10 Temmuz 2025 Perşembe

Hayat ve Zaman

 İnsanın hatırlamaya ihtiyacı vardır. O yüzden devletler ölçütünde tarih bilimi gelişmiştir, o yüzden toplumun en küçük yapı taşı olan insan ölçütünde nostalji vardır. Hatıra dediğimiz şey biraz flu bir bölgedir. Hiç bir zaman net olmamıştır. İnsanın yaşanmışlıkları arttıkça zihnimiz geçmişi yeniden yorumlar ve hatıralar değişime uğrar. Yıllar önce beyin cimnastiği yaptığım bir dönem not defterime düşüncelerimi aktarırken " Geleceği hatırlamak " diye bir ifade yazmıştım. Size de muhakkak olmuştur. Bazen rüyalarımız çıkar, andığımız biri biraz sonra telefon eder, aklımıza gelen şey başımıza gelir yada geçmişte hayalini kurduğumuz hayat vakti gelince gerçek olur.

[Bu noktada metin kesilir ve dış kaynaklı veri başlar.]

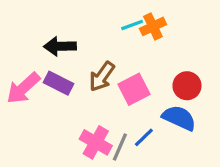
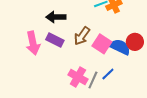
pink arrow: (23, 88) -> (33, 43), turned -60
pink square: (134, 89) -> (102, 44), turned -30
blue semicircle: (179, 118) -> (120, 47), moved

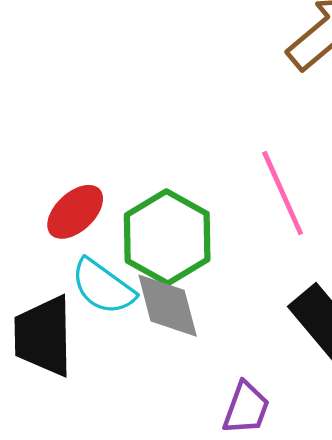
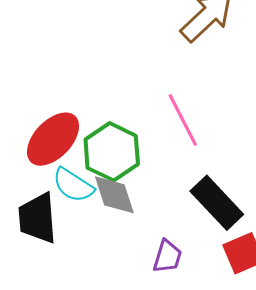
red ellipse: (75, 212) -> (53, 139), size x1.5

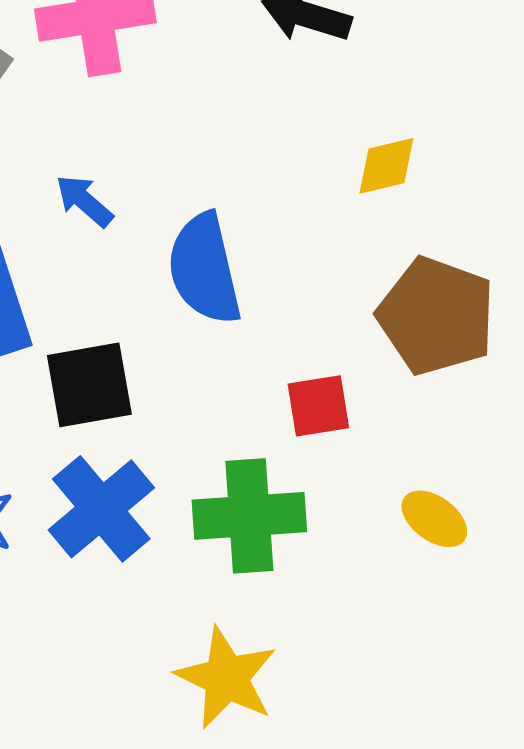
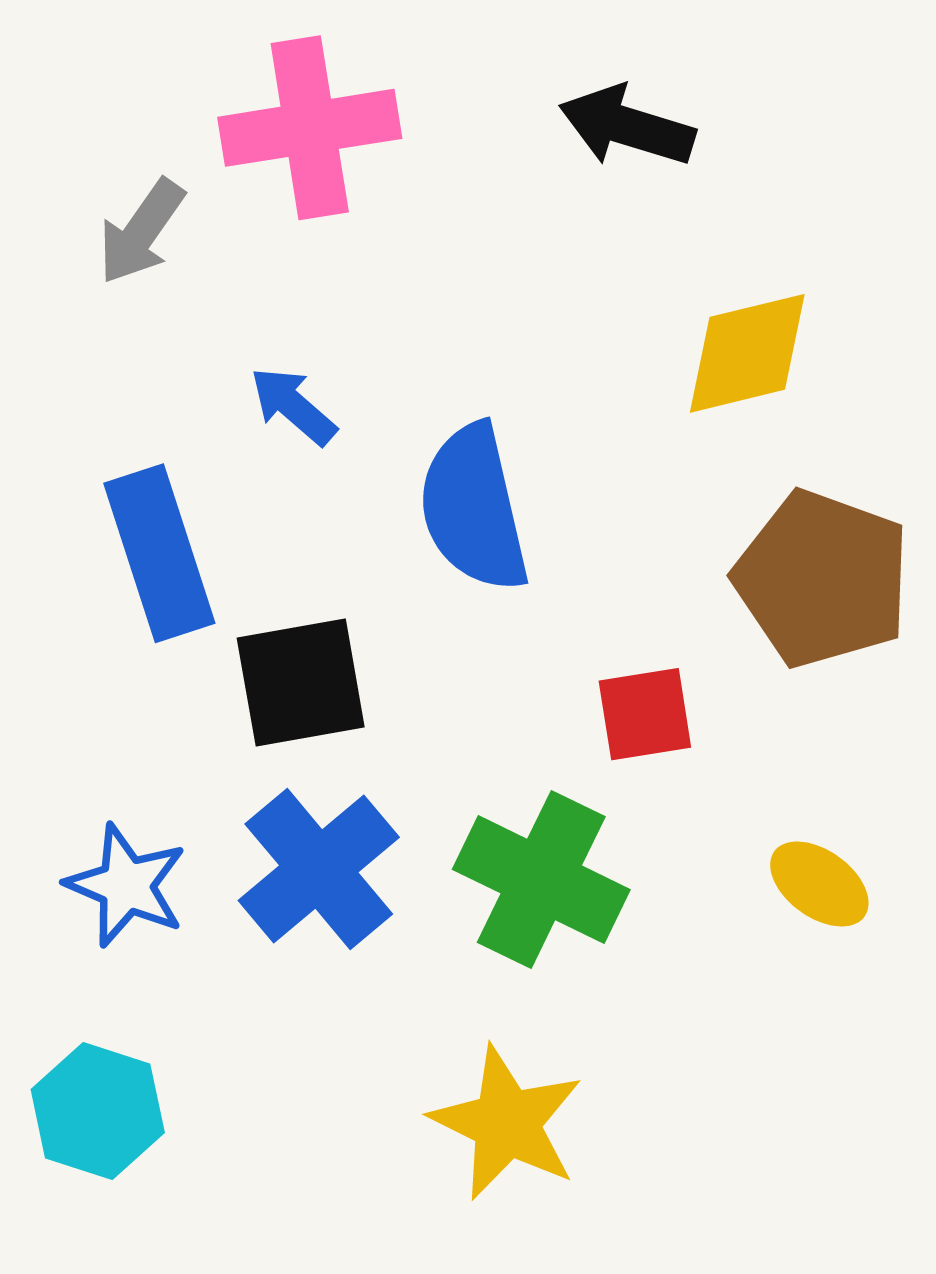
yellow diamond: (386, 166) -> (747, 353), size x1.4
green cross: (249, 516) -> (541, 879), turned 30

Ben etrafımızda cereyan eden 3 boyutlu maddesel hayatı akan bir nehrin yüzeyine benzetiyorum. Biz ise boynumuza kadar gelen suda durarak hayatın gözlemcisi oluyoruz.Nehrin üzerinde yüzen ve görebildiğimiz uzaktan gelip yanımızdan geçip giden balıklar var. Bu yüzeydeki balıklar şimdiki zamanı temsil ediyor. Yani aslında hayat dediğimiz şey bir noktadan diğer noktaya yapılan bir yolculuk değil. İnsan yerinde ( suyun üstünde ) sabit kalıyor, zaman insanın içinden geçip gidiyor. İnsan statik, zaman ise dinamik. İşte kendini akışa bırakmak dediğimiz şey tam olarak bu. Hayat suyun üzerinde kalabilme sanatı. Su yani zaman ( hayat ) bizim dostumuz, kaldırma kuvveti var.Akıp giden derenin dibinde ve dışarıdan bakınca çıplak gözle göremediğimiz balıklar ise gelecek zamanı temsil ediyor. İşte bazen insanlar bilinç altına ( nehre ) dalarak suyun dibinde yüzen geleceğe dair kesitleri ( balıkları ) görebiliyor. Yani geleceği hatırlıyor. Bu rüyalar, ilham, işaretler vasıtasıyla gerçekleşiyor. Ama bilinç altına dalmak her zaman mümkün olmuyor. Çünkü nefesimiz yetmiyor. Bilinç altında sürekli kalmaya çalışırsak psikolojik anlamda boğuluruz hasar alırız. O yüzden dikkatli olmalıyız.